Error Handling

Error handling in Idio is a derivative of condition handling. Conditions are from Scheme and offer a far richer mechanism for handling various states that might be reached within the program.

The fundamental difference between condition handling in Idio and exception handling common to many programming languages is that the program state is not unwound when a condition is raised meaning the handler has an opportunity to perform some appropriate action and return on behalf of the condition-raising code.

There are a few problems here:

  1. a handler returning a value to a function that has raised an error is rarely the best solution

  2. restarts might be a better solution

  3. the restarts mechanism hasn’t been written (yet)

Trapping Errors

Most people are familiar with the try/except mechanism from Python and in Idio we can constrain ourselves to that style.

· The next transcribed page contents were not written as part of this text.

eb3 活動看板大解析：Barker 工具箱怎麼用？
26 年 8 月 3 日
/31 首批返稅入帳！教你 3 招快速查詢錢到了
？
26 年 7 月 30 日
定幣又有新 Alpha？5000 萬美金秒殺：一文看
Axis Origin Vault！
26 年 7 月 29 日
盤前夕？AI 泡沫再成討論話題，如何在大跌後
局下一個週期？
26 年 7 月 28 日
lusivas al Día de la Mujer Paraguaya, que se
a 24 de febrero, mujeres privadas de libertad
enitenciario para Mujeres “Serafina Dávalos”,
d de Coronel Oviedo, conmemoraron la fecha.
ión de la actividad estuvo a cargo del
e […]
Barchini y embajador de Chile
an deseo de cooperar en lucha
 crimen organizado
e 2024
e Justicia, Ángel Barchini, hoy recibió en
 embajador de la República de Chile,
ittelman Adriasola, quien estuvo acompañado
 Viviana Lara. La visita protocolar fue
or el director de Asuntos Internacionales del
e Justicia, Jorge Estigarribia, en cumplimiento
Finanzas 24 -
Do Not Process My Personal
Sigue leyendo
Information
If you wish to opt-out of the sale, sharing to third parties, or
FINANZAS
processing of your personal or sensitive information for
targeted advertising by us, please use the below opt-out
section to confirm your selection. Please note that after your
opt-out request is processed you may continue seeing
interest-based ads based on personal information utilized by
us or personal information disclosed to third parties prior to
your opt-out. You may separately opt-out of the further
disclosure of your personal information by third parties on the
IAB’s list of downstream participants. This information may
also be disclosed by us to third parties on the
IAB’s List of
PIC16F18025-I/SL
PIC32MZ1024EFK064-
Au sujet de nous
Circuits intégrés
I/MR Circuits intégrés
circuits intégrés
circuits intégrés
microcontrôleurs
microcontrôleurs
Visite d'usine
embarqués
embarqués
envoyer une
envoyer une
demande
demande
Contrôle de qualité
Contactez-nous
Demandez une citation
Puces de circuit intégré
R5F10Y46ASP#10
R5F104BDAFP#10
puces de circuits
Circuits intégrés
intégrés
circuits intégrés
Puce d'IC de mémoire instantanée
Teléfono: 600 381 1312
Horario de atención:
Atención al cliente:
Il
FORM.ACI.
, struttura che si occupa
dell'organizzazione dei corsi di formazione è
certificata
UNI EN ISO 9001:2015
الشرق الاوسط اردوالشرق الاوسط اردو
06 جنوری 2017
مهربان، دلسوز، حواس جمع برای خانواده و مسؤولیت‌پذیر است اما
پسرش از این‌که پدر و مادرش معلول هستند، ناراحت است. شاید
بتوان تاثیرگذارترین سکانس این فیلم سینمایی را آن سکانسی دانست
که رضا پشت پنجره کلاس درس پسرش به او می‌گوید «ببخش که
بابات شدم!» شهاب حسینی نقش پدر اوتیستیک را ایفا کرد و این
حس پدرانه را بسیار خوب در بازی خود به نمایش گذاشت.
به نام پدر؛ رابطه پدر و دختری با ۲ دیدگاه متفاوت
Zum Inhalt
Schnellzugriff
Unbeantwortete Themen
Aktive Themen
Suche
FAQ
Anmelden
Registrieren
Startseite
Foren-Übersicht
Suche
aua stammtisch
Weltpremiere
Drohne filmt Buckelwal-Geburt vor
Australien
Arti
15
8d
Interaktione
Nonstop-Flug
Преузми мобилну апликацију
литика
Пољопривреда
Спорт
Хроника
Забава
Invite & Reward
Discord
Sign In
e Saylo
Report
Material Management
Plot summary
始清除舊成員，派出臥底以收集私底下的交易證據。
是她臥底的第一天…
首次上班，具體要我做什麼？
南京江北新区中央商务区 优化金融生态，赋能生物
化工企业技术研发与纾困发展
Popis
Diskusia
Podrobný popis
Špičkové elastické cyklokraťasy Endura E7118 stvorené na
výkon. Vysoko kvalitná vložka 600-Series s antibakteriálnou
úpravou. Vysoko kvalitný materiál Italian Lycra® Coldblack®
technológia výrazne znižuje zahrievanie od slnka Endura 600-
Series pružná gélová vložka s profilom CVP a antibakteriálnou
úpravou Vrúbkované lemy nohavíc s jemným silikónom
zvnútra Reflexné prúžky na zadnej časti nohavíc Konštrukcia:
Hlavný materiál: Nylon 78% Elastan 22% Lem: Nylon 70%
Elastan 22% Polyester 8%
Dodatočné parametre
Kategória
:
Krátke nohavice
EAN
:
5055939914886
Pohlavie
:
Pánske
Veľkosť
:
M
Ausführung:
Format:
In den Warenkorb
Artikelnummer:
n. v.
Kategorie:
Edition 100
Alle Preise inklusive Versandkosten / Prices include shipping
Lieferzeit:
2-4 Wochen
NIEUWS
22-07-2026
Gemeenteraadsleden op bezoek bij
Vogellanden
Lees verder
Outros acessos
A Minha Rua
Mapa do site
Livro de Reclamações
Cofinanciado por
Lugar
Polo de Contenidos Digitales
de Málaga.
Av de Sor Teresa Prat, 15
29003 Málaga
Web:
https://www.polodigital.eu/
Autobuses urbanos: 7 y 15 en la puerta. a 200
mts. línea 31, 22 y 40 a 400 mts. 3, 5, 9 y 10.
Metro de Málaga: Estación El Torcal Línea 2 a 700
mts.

The expression for handling an error is:

trap condition* handler body

Here, condition* is a named condition type or a list of condition types.

handler is a unary function which will be called with the condition that was raised as an argument. Given how bespoke the required behaviour is, it will usually be an anonymous function.

body is the expression (scope!) that the handler is valid for.

The constraint is that the handler should call trap-return when it is done.

Using the canonical “divide by zero” error, here, the condition type, ^rt-divide-by-zero-error, we can try the following:

./x.idio
define (reciprocate n) {
  printf "1 / %s\n" n
  1 / n
}

trap ^rt-divide-by-zero-error (function (c) {
  eprintf "caught /0\n"

  trap-return c
}) {
  reciprocate 1
  reciprocate 0
  reciprocate 2
}

which, when we run it, gives:

$ IDIOLIB=. idio x
1 / 1
1 / 0
caught /0

which is, more or less, what you would expect.

There are two things of interest:

  1. trap returned a value, c, the condition it was passed, although, as no-one is using the value returned from trap, it is lost

  2. if we hadn’t have called reciprocate 0 then we would have run reciprocate 2 which would have returned 0.5 and as that was the last expression in its body then that is what trap would have returned

    Albeit, no-one is using the value returned from trap

Warning

Returning a value to a function that has raised an error is most likely going to compound the problem.

There is an example in condition handlers.